ЖАНРЫ

«Жажду бури…». Воспоминания, дневник. Том 1
Шрифт:

– А вы кто? – в свою очередь спросил я.

– Френкель.

– По какому делу?

– По лопатинскому 196 .

Это имя тогда мне ничего не говорило. Фамилию Германа Лопатина я несколько раз мимолетно слышал, но сколько-нибудь ясного представления о нем не имел. В книге Туна она, помнится, не встречалась или если встречалась, то не приковывала к себе моего внимания 197 .

– Давно сидите?

Френкель ответил мне довольно длинной фразой, из которой я понял, что он сидит два месяца. Впоследствии я узнал, что, расшифровывая эту фразу, ошибся: он сидел в разных тюрьмах около трех лет 198 , а два месяца – только в Доме предварительного заключения. Но уже два месяца повергли меня в ужас; по спине у меня пробежали мурашки. Два месяца! Неужели и я просижу столько же?

196

На «процессе 21-го», проходившем в Петербургском военно-окружном суде с 26 мая по 5 июня 1887 г., на котором Г. А. Лопатин, П. Ф. Якубович и другие обвинялись в принадлежности к тайному сообществу, поставившему себе целью ниспровержение существующего государственного строя, а именно – намерении восстановить разгромленную в 1881–1883 гг. партию «Народная воля», большинство подсудимых были приговорены к смертной казни, замененной каторгой, а трое, в том числе Я. Г. Френкель, оправданы за недостатком улик.

197

А. Тун упоминает, что в 1869 г. (правильно: в 1870 г.) П. Л. Лавров был освобожден «смелым революционером Лопатиным» («im Jahre 1869 vom kuhnen Revolutionar Lopatin befreit»); см.: Thun A. Geschichte der Revolutionaren Bewegungen in Russland. Leipzig, 1883. S. 69.

198

Неточность: Я. Г. Френкель содержался под стражей со 2 июня 1885 г., то есть более полутора лет.

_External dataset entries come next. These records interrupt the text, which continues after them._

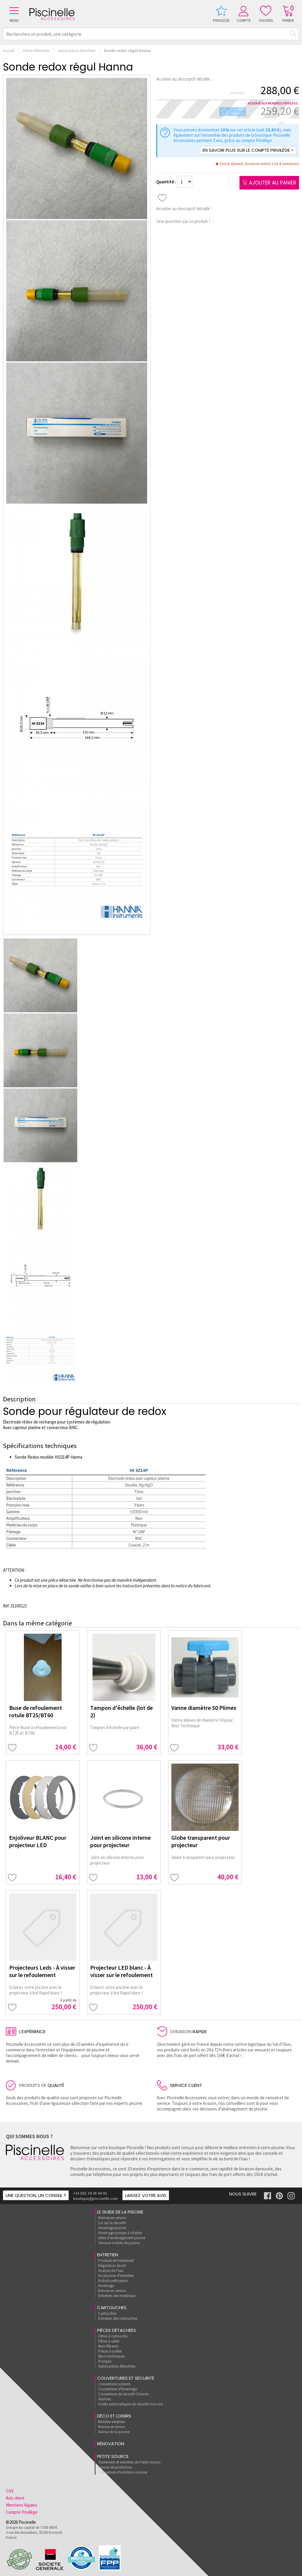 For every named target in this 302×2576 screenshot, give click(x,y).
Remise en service (112, 2217)
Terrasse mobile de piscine (118, 2242)
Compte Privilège (21, 2512)
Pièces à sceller (110, 2351)
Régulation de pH (112, 2265)
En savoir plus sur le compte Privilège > (248, 150)
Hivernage (106, 2285)
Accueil (8, 50)
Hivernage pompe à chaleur (120, 2232)
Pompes (104, 2361)
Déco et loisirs (114, 2416)
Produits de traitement (116, 2260)
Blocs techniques (111, 2356)
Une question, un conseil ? (36, 2195)
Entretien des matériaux (117, 2295)
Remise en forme (111, 2426)
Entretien (107, 2255)
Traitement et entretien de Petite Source (129, 2462)
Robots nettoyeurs (113, 2280)
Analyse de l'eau (111, 2270)
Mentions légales (21, 2505)
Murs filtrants (108, 2346)
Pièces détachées (36, 50)
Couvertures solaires (114, 2383)
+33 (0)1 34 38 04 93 (90, 2193)
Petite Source (113, 2456)
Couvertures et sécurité (125, 2378)
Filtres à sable (108, 2341)
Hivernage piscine (112, 2227)
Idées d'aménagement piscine (121, 2237)
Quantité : (166, 182)
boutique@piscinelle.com (95, 2198)
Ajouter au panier (269, 182)
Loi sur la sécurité (112, 2222)
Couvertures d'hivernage (117, 2388)
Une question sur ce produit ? (185, 221)
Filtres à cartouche (112, 2336)
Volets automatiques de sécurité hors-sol (130, 2404)
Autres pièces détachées (76, 50)
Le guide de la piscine (120, 2212)
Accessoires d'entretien (116, 2275)
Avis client (15, 2498)
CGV (10, 2491)
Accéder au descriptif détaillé (185, 79)
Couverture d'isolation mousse (122, 2472)
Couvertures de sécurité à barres (123, 2394)
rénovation (110, 2443)
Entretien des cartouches (117, 2318)
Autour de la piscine (113, 2431)
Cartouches (112, 2307)
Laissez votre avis (145, 2195)
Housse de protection (115, 2467)
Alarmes (104, 2399)
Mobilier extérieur (111, 2421) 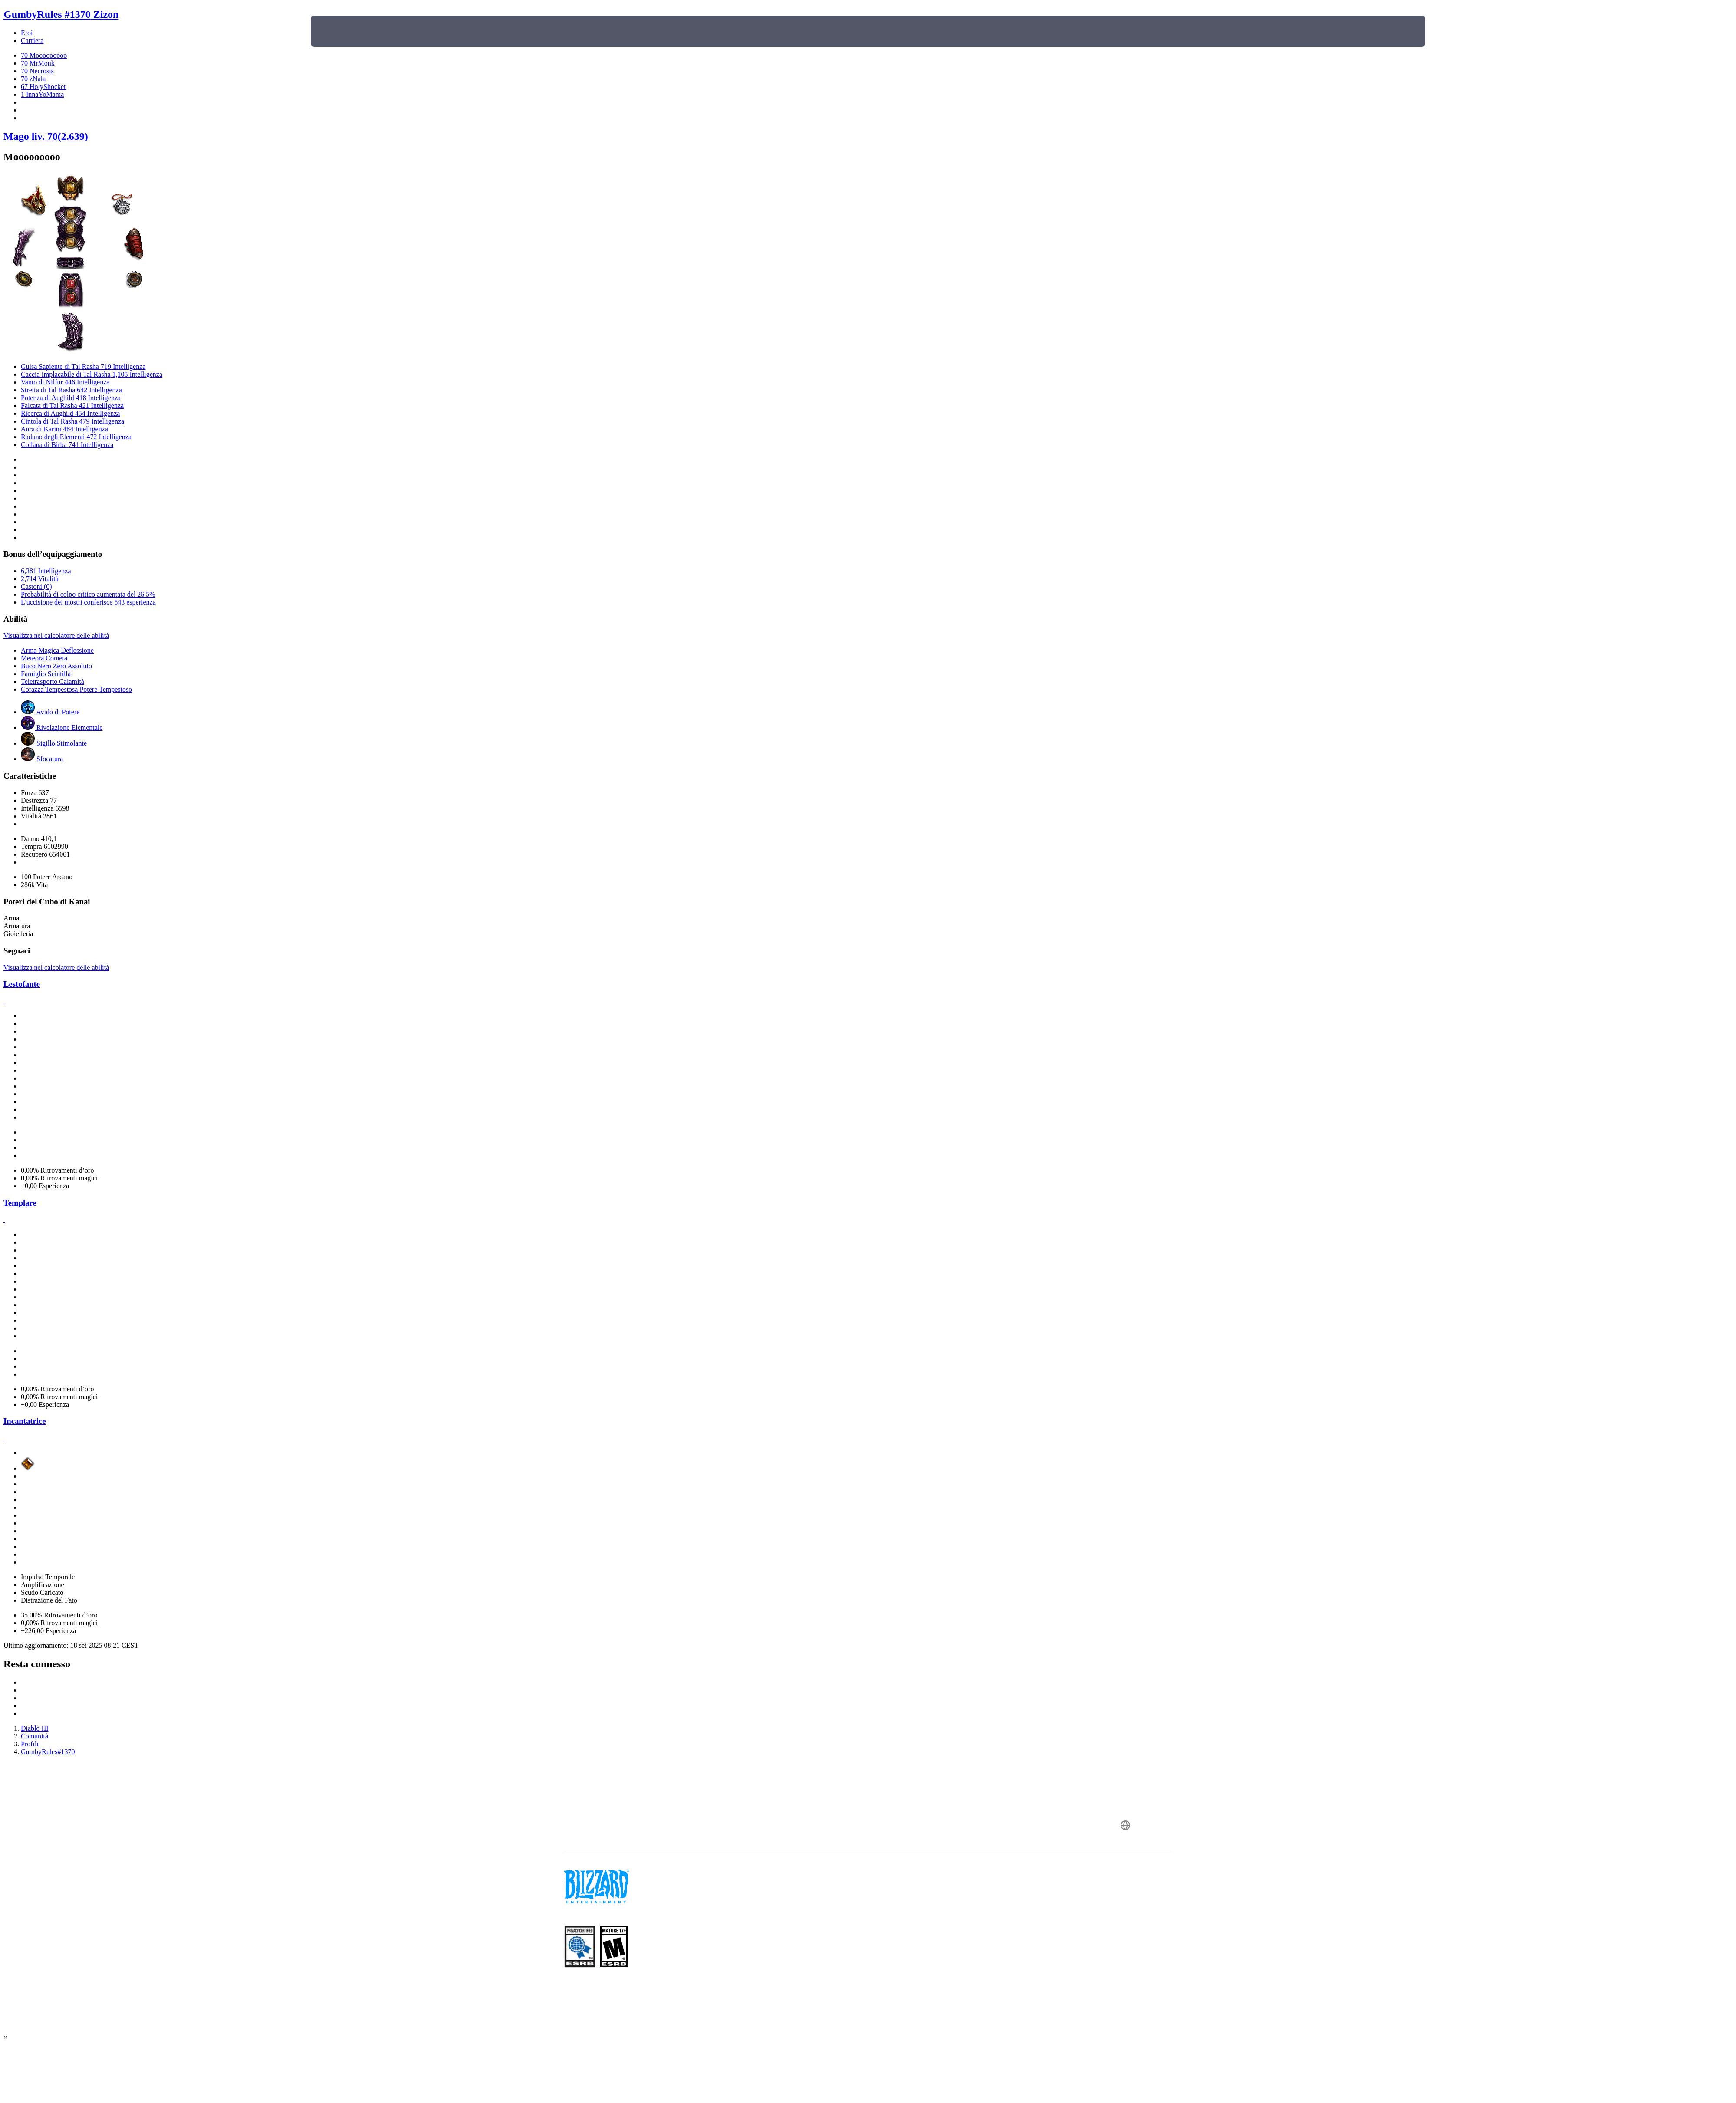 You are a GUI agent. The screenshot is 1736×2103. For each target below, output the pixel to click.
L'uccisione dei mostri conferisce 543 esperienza (88, 602)
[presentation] (343, 31)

Любопытна человеческая психология. Не было надобности переводить Туна, чтобы знать, что даже за гораздо меньшие вины, чем моя, люди сидят в тюрьмах гораздо больше двух месяцев. Среди моих личных знакомых было немало таких, которые высидели по нескольку лет. Близким знакомым нашей семьи, которого я помнил со своего раннего детства, был доктор (впоследствии профессор) А. А. Кадьян (умер, помнится, в 1917 или 1918 г.), и я хорошо помнил тот день, когда он явился к нам, только что освобожденный из этого самого Дома предварительного заключения после трех лет сидки в нем и других тюрьмах 199 . Хорошо я знал также известного сибирского публициста Н. М. Ядринцева, отбывшего много лет тюремной повинности и потом ссылки в том самом Шенкурске Архангельской губернии 200 , в который и мне суждено было попасть. Знал известного издателя Л. Ф. Пантелеева, приговоренного к каторжным работам и проведшего на поселении в Сибири лет 12 или 15 201 . Знал многих других. И вот, испытав на себе всего один тюремный день, я был приведен в ужас, когда пришлось конкретно представить себе два месяца в тюремной обстановке. Два месяца быть запертым, как зверь! Ужасно! Увы! Скоро два месяца прошли, а конца моему заключению еще не предвиделось.

199

А. А. Кадьян, арестованный 7 июля 1874 г., содержался в тюрьмах Самары и Москвы, откуда 18 февраля 1875 г. был переведен в Петропавловскую крепость, а 19 января 1876 г. – в Дом предварительного заключения и, проведя в тюрьмах 3 года и 8 месяцев, 23 января 1878 г. на «процессе 193-х» был признан невиновным; он скончался 16 ноября 1917 г.

200

Арестованный в мае 1865 г. по делу «Общества независимости Сибири», Н. М. Ядринцев был заключен в Омскую тюрьму, а в апреле 1868 г. приговорен к 12 годам каторги, замененной бессрочной ссылкой в Шенкурск Архангельской губернии, откуда его, помилованного, освободили в декабре 1873 г.

201

Неточность: арестованный в 1864 г., Л. Ф. Пантелеев после года заключения в Вильно был приговорен военным судом к 6 годам каторжных работ, замененных ссылкой в Енисейскую губернию, откуда вернулся в 1874 г., окончательно поселившись в Петербурге в 1876 г.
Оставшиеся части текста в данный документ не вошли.